Credit: Bill Moore photo

U.S. Sen. Charles Schumer is calling on the State Office of Temporary and Disability Assistance (ODTA) to get much-delayed federal rent relief to people who need it most. ODTA says they have already distributed funds and that all federal dollars will be provided.

Schumer made public a formal letter to ODTA and said the more than $2 billion he secured for the state and tenants can’t be delayed any further. He adds that the program being utilized by the State of New York to get the money out needs to be improved immediately as the state’s Aug. 31 eviction moratorium deadline comes near and the U.S. Treasury’s mandated date for beginning to reallocate funds is at the end of September.

“Thousands and thousands of New York tenants could be deprived of critical rent relief checks if the state doesn’t move more quickly on getting this money out,” said Schumer. “Today, I am formally asking ODTA to move heaven and earth to fix the mess, pick up the pace and get this federal money out the door before it’s too late for tenants and landlords. The message today is: tenant relief now. No more delay.”

As reflected in the data released by the Department of Treasury for the month of June, New York State was one of only two states that had given out $0 in federal rent relief. Schumer is demanding swift action to reverse this deeply concerning status report.

Nearly half of Americans either missed at least one rent or mortgage payment in 2020 during the COVID-19 pandemic. That amounts to nearly $6,000 in back rent for the average household, according to the Urban Institute. Advocates say the federal funding will help people with rent and utility bills that piled up so they can make back payments.

“New York State tenants have been suffering since the beginning of this unprecedented pandemic with both an economic and health crisis,” said Judith Goldiner of the Legal Aid Society. “Since the program opened, our clients are experiencing a challenging application process, glitchy website and opaque rules and procedures and almost no money has been paid out.”

In a statement to the AmNews, ODTA said nearly $700,000 in rent relief payments were made this week to New Yorkers after opening the program to applications within weeks of enactment in April.
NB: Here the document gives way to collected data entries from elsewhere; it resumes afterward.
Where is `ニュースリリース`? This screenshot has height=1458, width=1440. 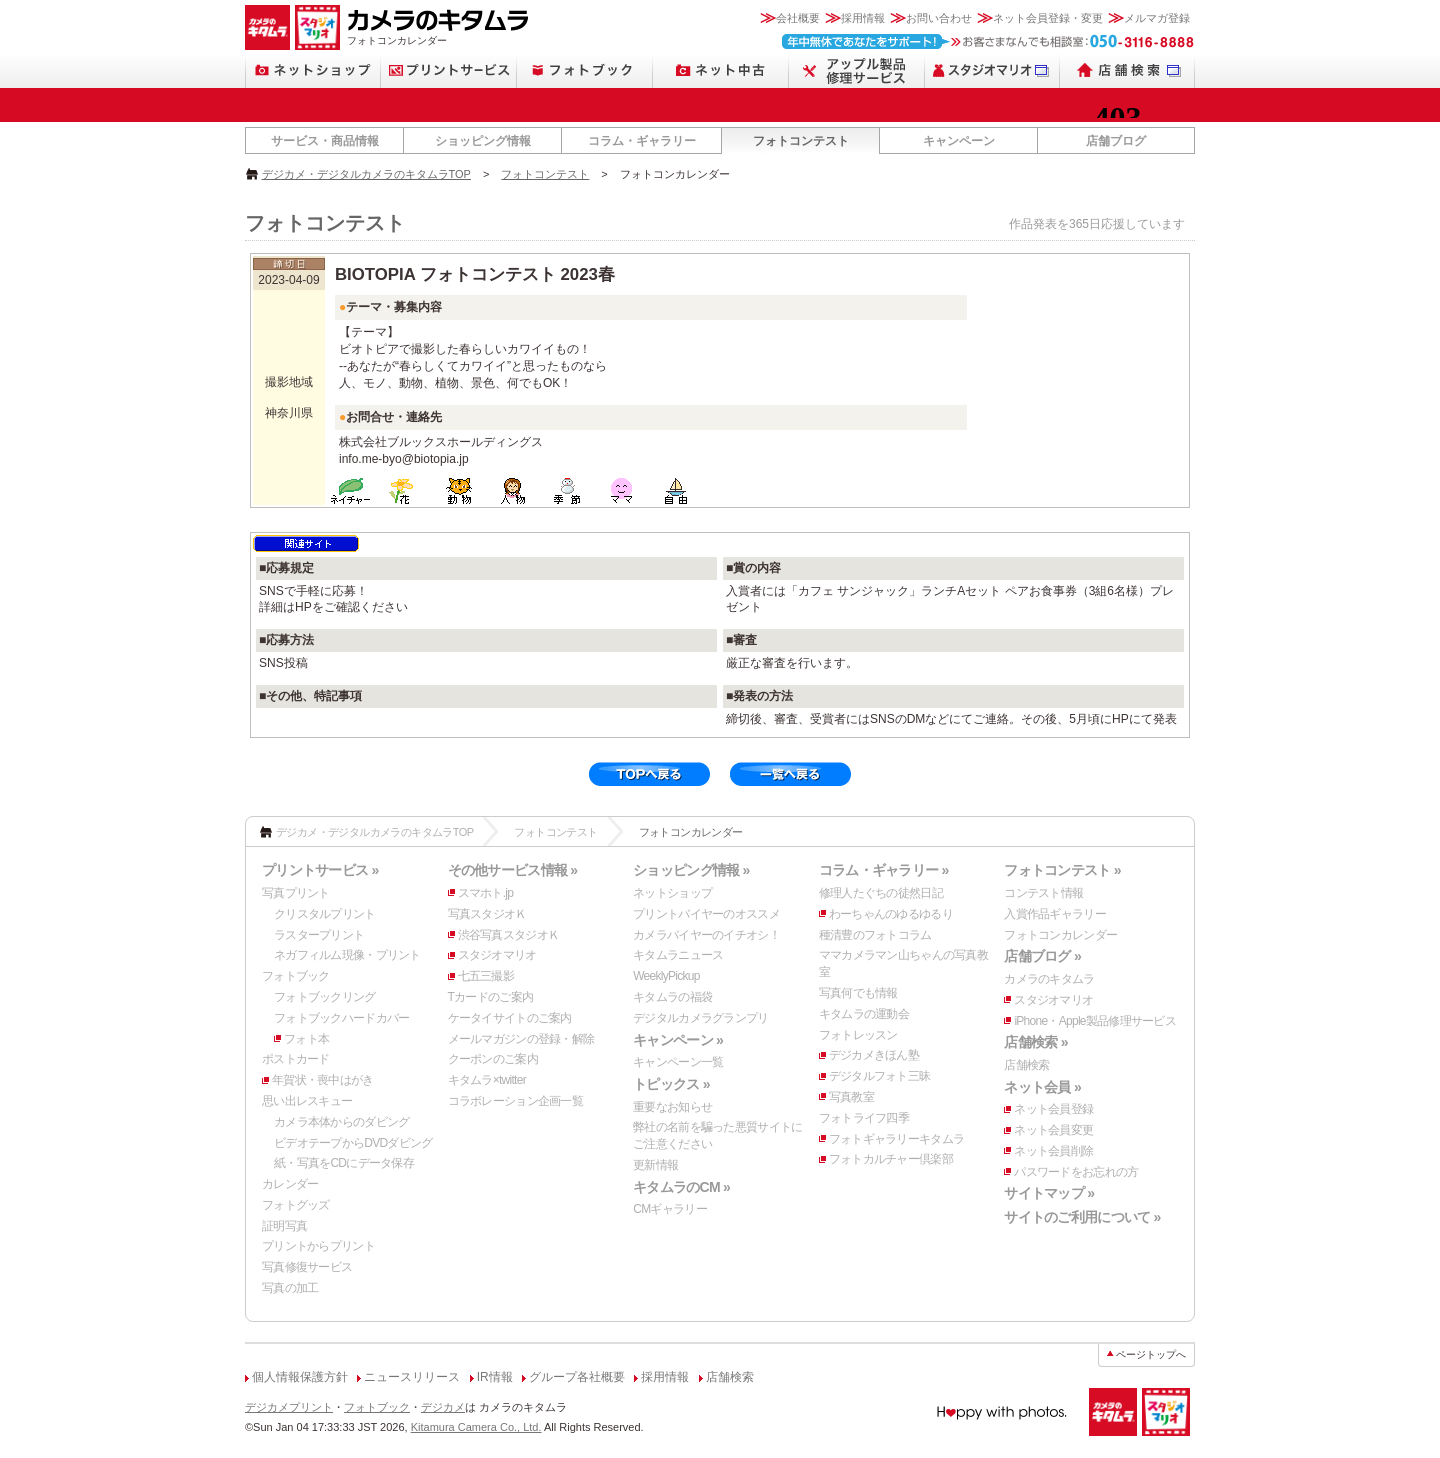 ニュースリリース is located at coordinates (412, 1377).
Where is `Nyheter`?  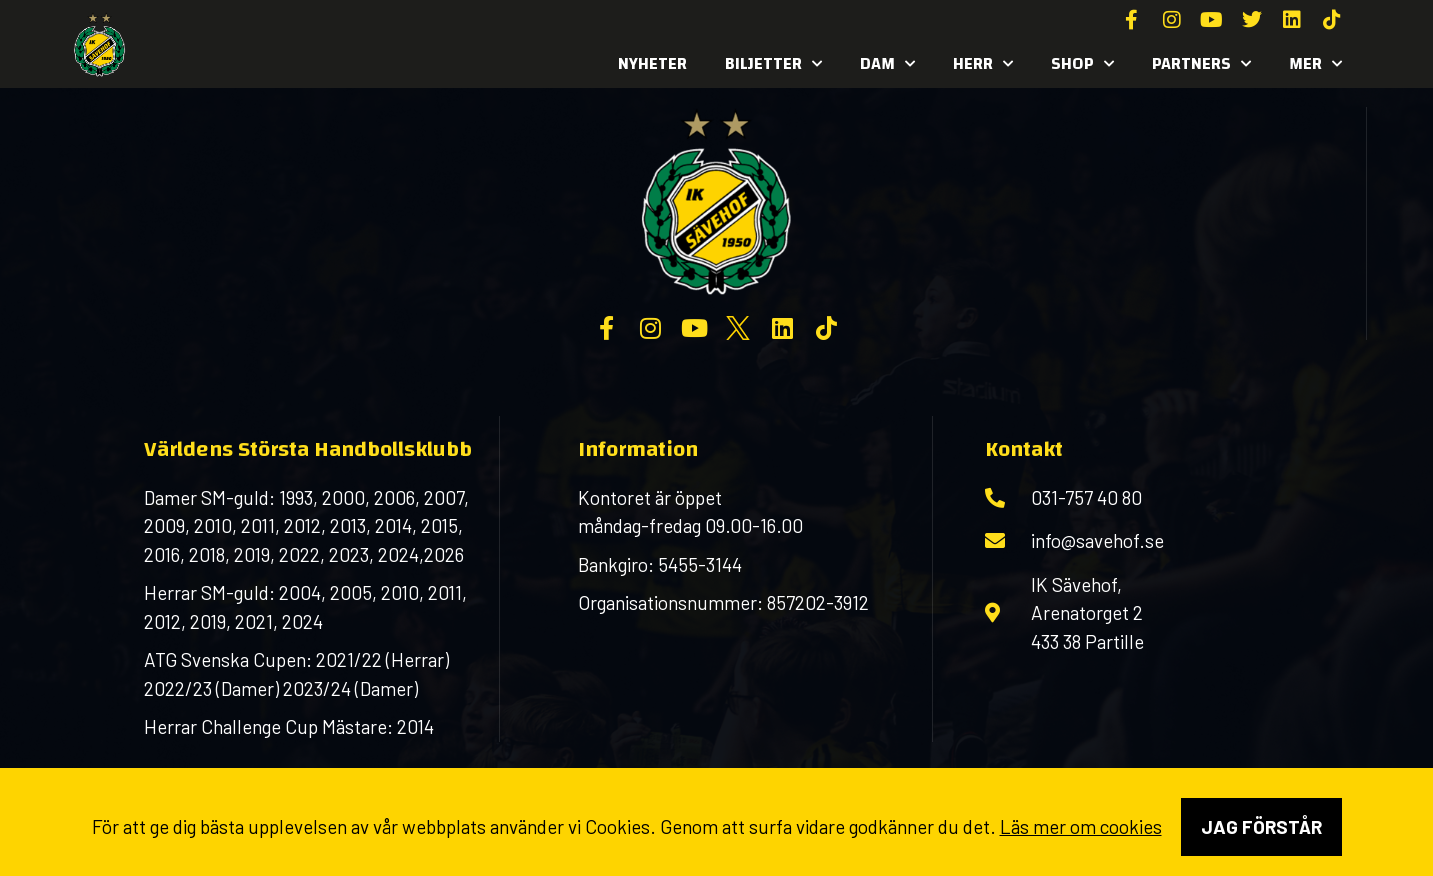 Nyheter is located at coordinates (652, 63). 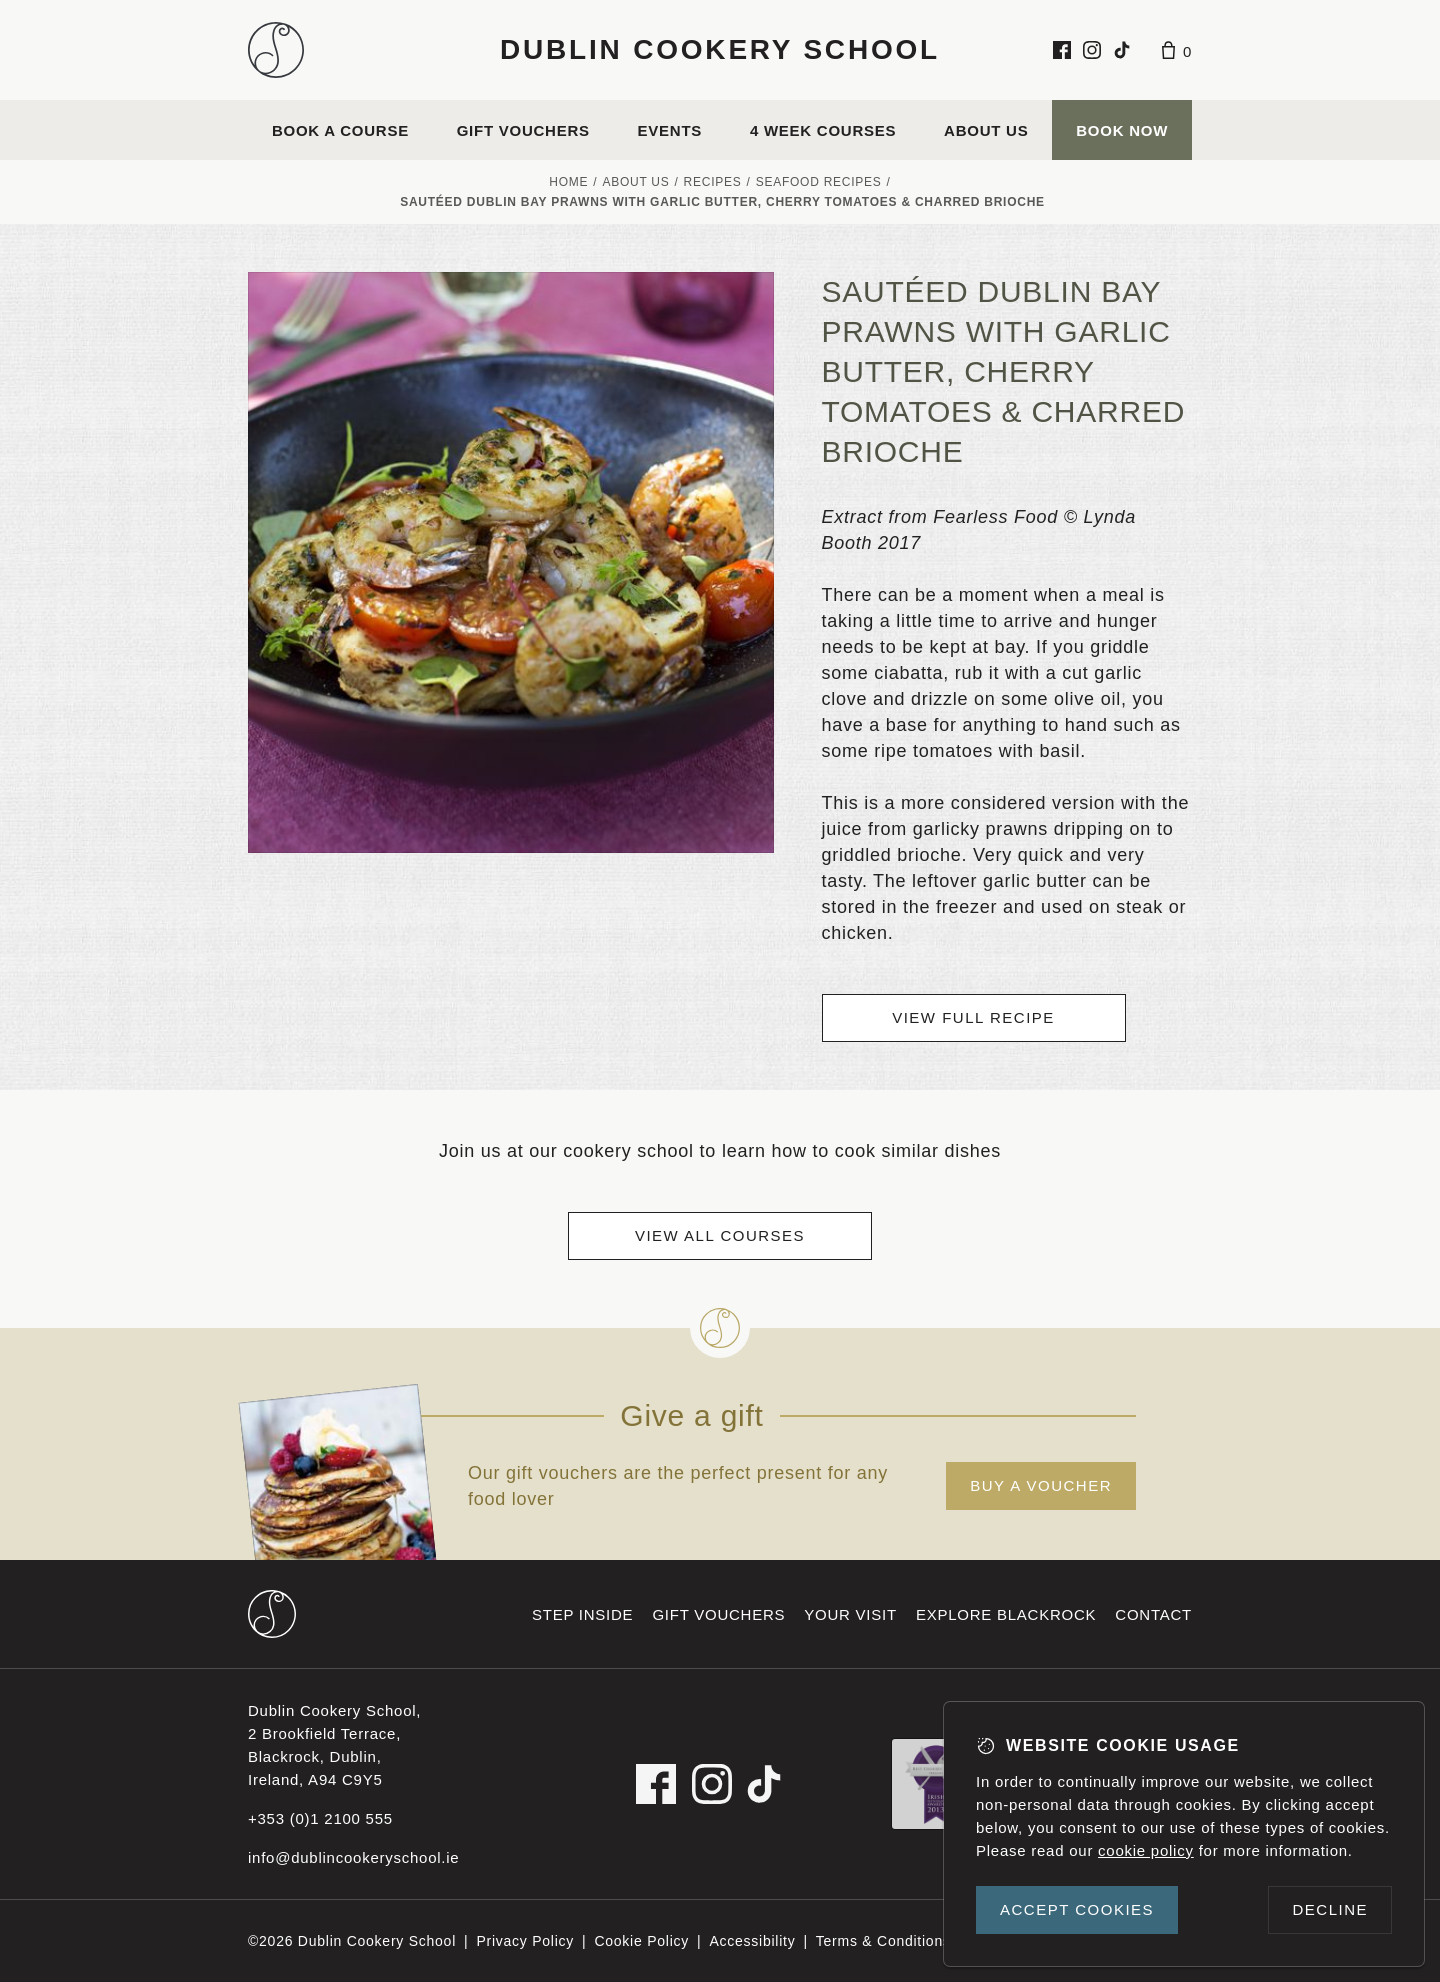 The image size is (1440, 1982). I want to click on Buy a voucher, so click(1041, 1485).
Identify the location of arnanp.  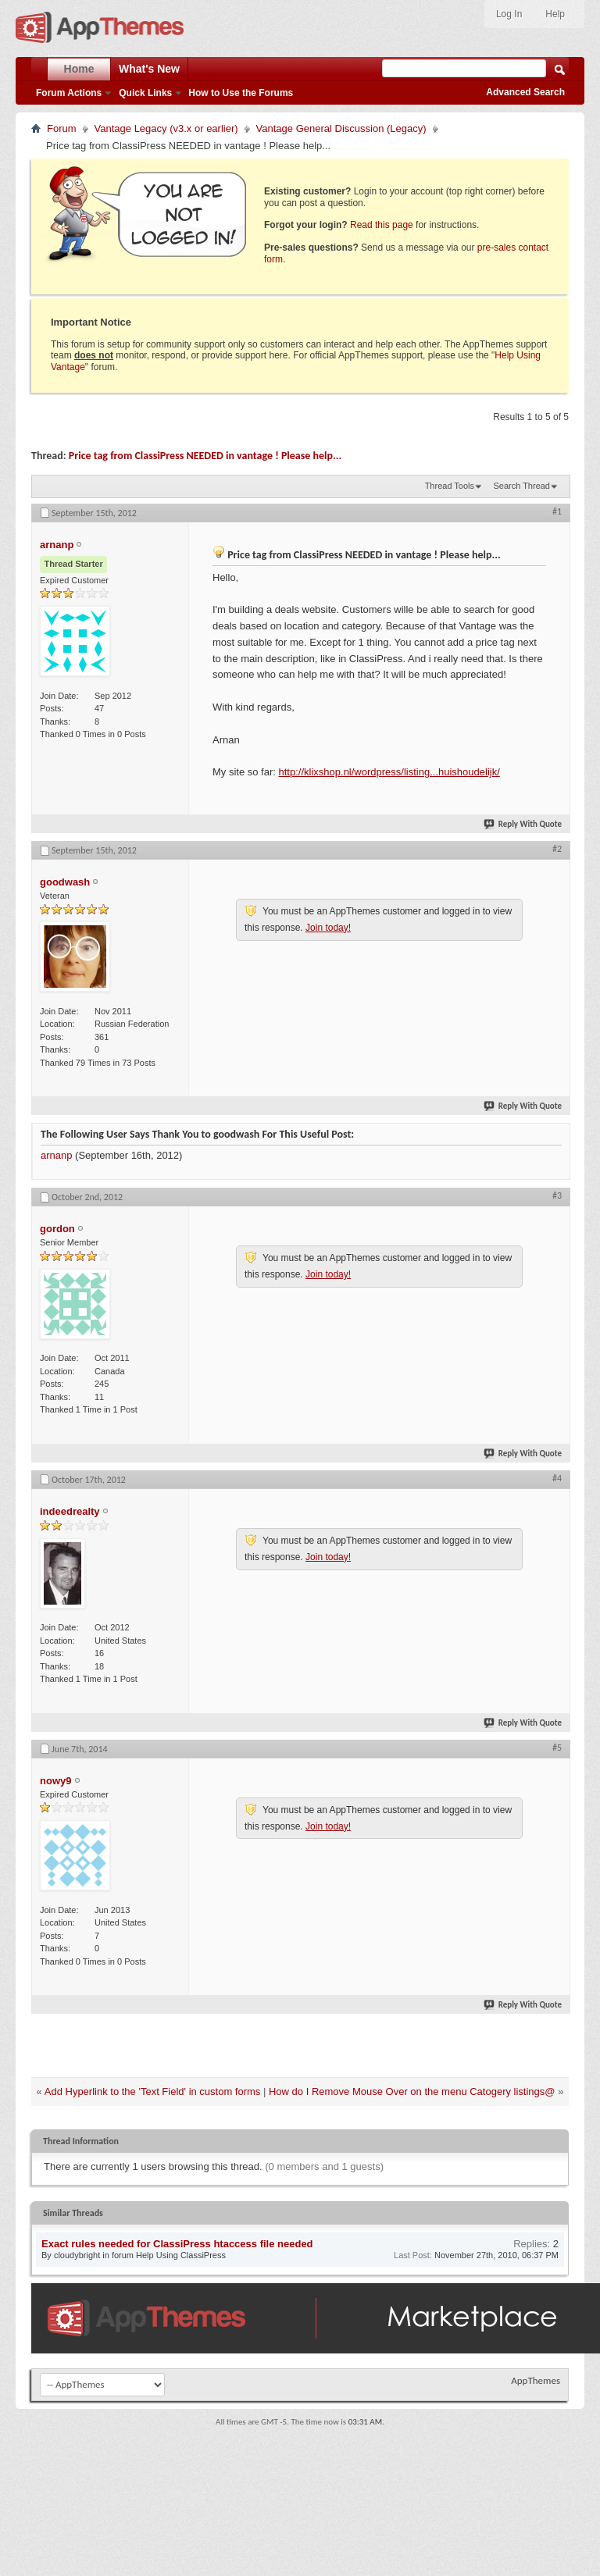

“The program agreed to with the Legislature set a 30-day period requiring the prioritization of more than 100,000 applications in order to target initial payments to those who need it most,” an OTDA spokesperson said. “That prioritization and review effort continues as new application and eligibility systems make it possible to provide payments only weeks after launch and, in the meantime, tenants who have submitted a completed application remain protected from eviction.”

Roughly 160,000 applications have been submitted as of July 16. There were more than 100,000 applications submitted during the first 30 days of the program. Updates on the program will continue to be posted on a monthly basis.

Under federal law, participating landlords must agree that payments fully satisfy all outstanding rent within the covered period, and that all late fees will be waived. Landlords must also agree not to increase the tenant’s monthly rent or evict for reason of expired lease or holdover tenancy for one year, except in very limited circumstances.

Once a tenant has applied to the program, their landlord cannot evict for nonpayment of rent during the covered period unless the household is deemed ineligible for assistance.

If a landlord refuses to provide information to complete a tenant’s application, or refuses to accept funds, the tenant will be provided with an eligibility letter that they can provide to the court if their landlord does attempt to evict them.